## What is being asked
Copy all entries verbatim and keep any pictures out of the copy.

....

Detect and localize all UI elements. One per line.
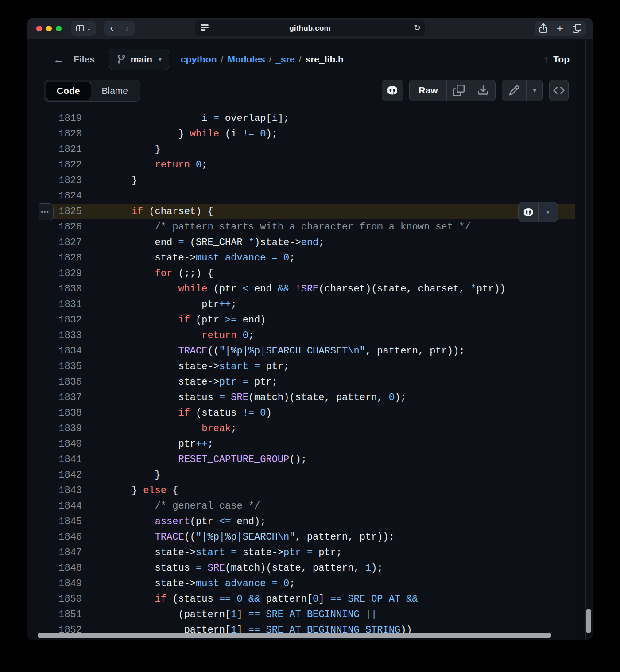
close-window-button[interactable] [36, 26, 42, 31]
new-tab-button[interactable]: + [557, 24, 563, 33]
tab-blame[interactable]: Blame [91, 82, 139, 100]
copilot-button[interactable] [382, 80, 403, 101]
code-line-row: 1821 } [39, 142, 575, 157]
code-line-text: if (status == 0 && pattern[0] == SRE_OP_… [82, 591, 418, 607]
forward-button[interactable]: › [120, 23, 135, 34]
line-number[interactable]: 1837 [39, 390, 82, 405]
line-number[interactable]: 1849 [39, 576, 82, 591]
line-number[interactable]: 1835 [39, 359, 82, 374]
line-number[interactable]: 1844 [39, 498, 82, 514]
code-line-text: state->start = state->ptr = ptr; [82, 545, 342, 560]
minimize-window-button[interactable] [46, 26, 52, 31]
file-toolbar: Code Blame Raw [27, 80, 593, 111]
browser-chrome: ⌄ ‹ › github.com ↻ + [27, 18, 593, 39]
line-number[interactable]: 1840 [39, 436, 82, 452]
pencil-icon [508, 85, 520, 96]
line-number[interactable]: 1830 [39, 281, 82, 297]
edit-file-button[interactable] [502, 80, 526, 101]
line-number[interactable]: 1846 [39, 529, 82, 545]
line-number[interactable]: 1842 [39, 467, 82, 483]
file-header: ← Files main ▾ cpython / Modules / _sre … [27, 39, 593, 80]
left-rail [27, 78, 38, 640]
edit-dropdown-button[interactable]: ▾ [526, 80, 542, 101]
sidebar-toggle-button[interactable]: ⌄ [71, 21, 96, 36]
code-line-text: } [82, 142, 161, 157]
code-line-row: 1846 TRACE(("|%p|%p|SEARCH\n", pattern, … [39, 529, 575, 545]
line-number[interactable]: 1838 [39, 405, 82, 421]
code-line-text: } [82, 467, 161, 483]
arrow-left-icon[interactable]: ← [53, 53, 65, 66]
code-line-text: if (charset) { [82, 204, 213, 219]
edit-group: ▾ [502, 80, 543, 101]
files-button[interactable]: Files [74, 54, 95, 65]
line-number[interactable]: 1832 [39, 312, 82, 328]
line-number[interactable]: 1823 [39, 173, 82, 188]
line-number[interactable]: 1836 [39, 374, 82, 390]
line-number[interactable]: 1847 [39, 545, 82, 560]
chrome-actions: + [535, 21, 586, 36]
line-number[interactable]: 1851 [39, 607, 82, 622]
raw-label: Raw [416, 85, 440, 96]
scroll-to-top-button[interactable]: ↑ Top [544, 54, 570, 65]
chevron-down-icon: ▾ [159, 56, 162, 63]
line-number[interactable]: 1824 [39, 188, 82, 204]
code-line-row: 1848 status = SRE(match)(state, pattern,… [39, 560, 575, 576]
line-number[interactable]: 1845 [39, 514, 82, 529]
code-line-row: 1822 return 0; [39, 157, 575, 173]
line-number[interactable]: 1833 [39, 328, 82, 343]
code-line-row: 1850 if (status == 0 && pattern[0] == SR… [39, 591, 575, 607]
code-blame-switcher: Code Blame [44, 80, 140, 102]
line-number[interactable]: 1848 [39, 560, 82, 576]
line-number[interactable]: 1850 [39, 591, 82, 607]
back-button[interactable]: ‹ [105, 23, 120, 34]
line-number[interactable]: 1828 [39, 250, 82, 266]
code-line-text: i = overlap[i]; [82, 111, 289, 126]
chevron-down-icon: ▾ [533, 86, 536, 94]
horizontal-scrollbar-thumb[interactable] [38, 633, 551, 638]
reader-icon[interactable] [201, 24, 209, 32]
tab-overview-button[interactable] [572, 23, 582, 33]
breadcrumb-dir-link[interactable]: _sre [275, 54, 294, 65]
code-line-text: while (ptr < end && !SRE(charset)(state,… [82, 281, 506, 297]
line-number[interactable]: 1841 [39, 452, 82, 467]
code-line-text: ptr++; [82, 436, 213, 452]
line-number[interactable]: 1843 [39, 483, 82, 498]
download-raw-button[interactable] [471, 80, 495, 101]
code-line-text [82, 188, 108, 204]
code-line-text: } [82, 173, 137, 188]
share-button[interactable] [539, 23, 548, 33]
line-number[interactable]: 1834 [39, 343, 82, 359]
line-number[interactable]: 1819 [39, 111, 82, 126]
address-bar[interactable]: github.com ↻ [195, 20, 425, 36]
line-number[interactable]: 1826 [39, 219, 82, 235]
vertical-scrollbar-thumb[interactable] [586, 609, 591, 633]
code-line-row: 1839 break; [39, 421, 575, 436]
breadcrumb-separator: / [269, 54, 272, 65]
copy-raw-button[interactable] [446, 80, 471, 101]
code-line-row: 1826 /* pattern starts with a character … [39, 219, 575, 235]
line-actions-kebab-button[interactable]: ••• [39, 203, 54, 220]
symbols-button[interactable] [549, 80, 569, 101]
tab-code[interactable]: Code [46, 82, 91, 100]
line-number[interactable]: 1839 [39, 421, 82, 436]
url-text: github.com [289, 24, 331, 33]
code-line-row: 1834 TRACE(("|%p|%p|SEARCH CHARSET\n", p… [39, 343, 575, 359]
line-number[interactable]: 1827 [39, 235, 82, 250]
branch-selector[interactable]: main ▾ [109, 49, 169, 70]
code-line-text: ptr++; [82, 297, 236, 312]
line-number[interactable]: 1822 [39, 157, 82, 173]
raw-button[interactable]: Raw [410, 80, 446, 101]
zoom-window-button[interactable] [56, 26, 62, 31]
reload-button[interactable]: ↻ [414, 23, 421, 33]
breadcrumb-dir-link[interactable]: Modules [227, 54, 265, 65]
line-number[interactable]: 1821 [39, 142, 82, 157]
code-line-row: 1837 status = SRE(match)(state, pattern,… [39, 390, 575, 405]
line-number[interactable]: 1820 [39, 126, 82, 142]
code-line-row: 1820 } while (i != 0); [39, 126, 575, 142]
line-number[interactable]: 1831 [39, 297, 82, 312]
line-number[interactable]: 1829 [39, 266, 82, 281]
inline-copilot-button[interactable] [519, 202, 538, 222]
sidebar-icon [76, 25, 84, 31]
breadcrumb-repo-link[interactable]: cpython [181, 54, 217, 65]
inline-copilot-dropdown[interactable]: ▾ [538, 202, 558, 222]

....

## Written reply
Detect and localize all UI elements. One per line.
close-window-button[interactable] [36, 26, 42, 31]
new-tab-button[interactable]: + [557, 24, 563, 33]
tab-blame[interactable]: Blame [91, 82, 139, 100]
copilot-button[interactable] [382, 80, 403, 101]
code-line-row: 1821 } [39, 142, 575, 157]
code-line-text: if (status == 0 && pattern[0] == SRE_OP_… [82, 591, 418, 607]
forward-button[interactable]: › [120, 23, 135, 34]
line-number[interactable]: 1837 [39, 390, 82, 405]
line-number[interactable]: 1849 [39, 576, 82, 591]
line-number[interactable]: 1835 [39, 359, 82, 374]
line-number[interactable]: 1844 [39, 498, 82, 514]
code-line-text: state->start = state->ptr = ptr; [82, 545, 342, 560]
minimize-window-button[interactable] [46, 26, 52, 31]
file-toolbar: Code Blame Raw [27, 80, 593, 111]
browser-chrome: ⌄ ‹ › github.com ↻ + [27, 18, 593, 39]
line-number[interactable]: 1840 [39, 436, 82, 452]
pencil-icon [508, 85, 520, 96]
line-number[interactable]: 1830 [39, 281, 82, 297]
edit-file-button[interactable] [502, 80, 526, 101]
line-number[interactable]: 1846 [39, 529, 82, 545]
line-number[interactable]: 1842 [39, 467, 82, 483]
file-header: ← Files main ▾ cpython / Modules / _sre … [27, 39, 593, 80]
left-rail [27, 78, 38, 640]
edit-dropdown-button[interactable]: ▾ [526, 80, 542, 101]
sidebar-toggle-button[interactable]: ⌄ [71, 21, 96, 36]
code-line-text: } [82, 142, 161, 157]
code-line-row: 1846 TRACE(("|%p|%p|SEARCH\n", pattern, … [39, 529, 575, 545]
line-number[interactable]: 1838 [39, 405, 82, 421]
code-line-text: } [82, 467, 161, 483]
arrow-left-icon[interactable]: ← [53, 53, 65, 66]
code-line-text: if (charset) { [82, 204, 213, 219]
edit-group: ▾ [502, 80, 543, 101]
files-button[interactable]: Files [74, 54, 95, 65]
line-number[interactable]: 1832 [39, 312, 82, 328]
line-number[interactable]: 1823 [39, 173, 82, 188]
line-number[interactable]: 1836 [39, 374, 82, 390]
line-number[interactable]: 1847 [39, 545, 82, 560]
chrome-actions: + [535, 21, 586, 36]
line-number[interactable]: 1851 [39, 607, 82, 622]
raw-label: Raw [416, 85, 440, 96]
scroll-to-top-button[interactable]: ↑ Top [544, 54, 570, 65]
chevron-down-icon: ▾ [159, 56, 162, 63]
line-number[interactable]: 1824 [39, 188, 82, 204]
code-line-row: 1848 status = SRE(match)(state, pattern,… [39, 560, 575, 576]
line-number[interactable]: 1845 [39, 514, 82, 529]
code-line-row: 1822 return 0; [39, 157, 575, 173]
line-number[interactable]: 1833 [39, 328, 82, 343]
code-line-row: 1850 if (status == 0 && pattern[0] == SR… [39, 591, 575, 607]
code-blame-switcher: Code Blame [44, 80, 140, 102]
line-number[interactable]: 1848 [39, 560, 82, 576]
line-number[interactable]: 1850 [39, 591, 82, 607]
back-button[interactable]: ‹ [105, 23, 120, 34]
line-number[interactable]: 1828 [39, 250, 82, 266]
code-line-text: i = overlap[i]; [82, 111, 289, 126]
chevron-down-icon: ▾ [533, 86, 536, 94]
horizontal-scrollbar-thumb[interactable] [38, 633, 551, 638]
reader-icon[interactable] [201, 24, 209, 32]
tab-overview-button[interactable] [572, 23, 582, 33]
breadcrumb-dir-link[interactable]: _sre [275, 54, 294, 65]
code-line-text: while (ptr < end && !SRE(charset)(state,… [82, 281, 506, 297]
line-number[interactable]: 1841 [39, 452, 82, 467]
code-line-text: ptr++; [82, 436, 213, 452]
line-number[interactable]: 1843 [39, 483, 82, 498]
download-raw-button[interactable] [471, 80, 495, 101]
code-line-text [82, 188, 108, 204]
code-line-text: } [82, 173, 137, 188]
share-button[interactable] [539, 23, 548, 33]
line-number[interactable]: 1834 [39, 343, 82, 359]
line-number[interactable]: 1819 [39, 111, 82, 126]
address-bar[interactable]: github.com ↻ [195, 20, 425, 36]
line-number[interactable]: 1826 [39, 219, 82, 235]
vertical-scrollbar-thumb[interactable] [586, 609, 591, 633]
code-line-row: 1839 break; [39, 421, 575, 436]
breadcrumb-separator: / [269, 54, 272, 65]
copy-raw-button[interactable] [446, 80, 471, 101]
code-line-row: 1826 /* pattern starts with a character … [39, 219, 575, 235]
line-actions-kebab-button[interactable]: ••• [39, 203, 54, 220]
symbols-button[interactable] [549, 80, 569, 101]
tab-code[interactable]: Code [46, 82, 91, 100]
line-number[interactable]: 1839 [39, 421, 82, 436]
url-text: github.com [289, 24, 331, 33]
code-line-row: 1834 TRACE(("|%p|%p|SEARCH CHARSET\n", p… [39, 343, 575, 359]
line-number[interactable]: 1827 [39, 235, 82, 250]
branch-selector[interactable]: main ▾ [109, 49, 169, 70]
code-line-text: ptr++; [82, 297, 236, 312]
line-number[interactable]: 1822 [39, 157, 82, 173]
raw-button[interactable]: Raw [410, 80, 446, 101]
zoom-window-button[interactable] [56, 26, 62, 31]
reload-button[interactable]: ↻ [414, 23, 421, 33]
breadcrumb-dir-link[interactable]: Modules [227, 54, 265, 65]
line-number[interactable]: 1821 [39, 142, 82, 157]
code-line-row: 1837 status = SRE(match)(state, pattern,… [39, 390, 575, 405]
line-number[interactable]: 1820 [39, 126, 82, 142]
code-line-row: 1820 } while (i != 0); [39, 126, 575, 142]
line-number[interactable]: 1831 [39, 297, 82, 312]
line-number[interactable]: 1829 [39, 266, 82, 281]
inline-copilot-button[interactable] [519, 202, 538, 222]
sidebar-icon [76, 25, 84, 31]
breadcrumb-repo-link[interactable]: cpython [181, 54, 217, 65]
inline-copilot-dropdown[interactable]: ▾ [538, 202, 558, 222]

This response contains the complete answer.